▸ TASK REQUIREMENTS:
Of all the entries below, retype only the lines from the one with "МЧС России по Брянской области" through the one with "sábado 1 de marzo", exactly as they appear.

(Dataset records)

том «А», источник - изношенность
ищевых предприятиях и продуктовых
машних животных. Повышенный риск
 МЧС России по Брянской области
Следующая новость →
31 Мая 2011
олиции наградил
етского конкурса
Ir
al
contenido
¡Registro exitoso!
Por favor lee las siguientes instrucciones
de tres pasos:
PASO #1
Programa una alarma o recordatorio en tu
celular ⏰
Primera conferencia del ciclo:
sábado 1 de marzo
...
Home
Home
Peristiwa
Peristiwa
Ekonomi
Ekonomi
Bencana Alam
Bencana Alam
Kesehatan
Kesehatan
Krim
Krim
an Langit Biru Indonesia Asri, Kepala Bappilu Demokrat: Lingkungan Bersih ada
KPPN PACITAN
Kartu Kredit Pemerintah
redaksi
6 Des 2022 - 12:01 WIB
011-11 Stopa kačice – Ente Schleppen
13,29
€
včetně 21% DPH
==
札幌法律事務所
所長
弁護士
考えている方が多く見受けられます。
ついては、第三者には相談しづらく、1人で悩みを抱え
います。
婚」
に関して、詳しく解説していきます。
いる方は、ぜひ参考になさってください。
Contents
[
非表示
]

▸ FINAL ANSWER:
 МЧС России по Брянской области
Следующая новость →
31 Мая 2011
олиции наградил
етского конкурса
Ir
al
contenido
¡Registro exitoso!
Por favor lee las siguientes instrucciones
de tres pasos:
PASO #1
Programa una alarma o recordatorio en tu
celular ⏰
Primera conferencia del ciclo:
sábado 1 de marzo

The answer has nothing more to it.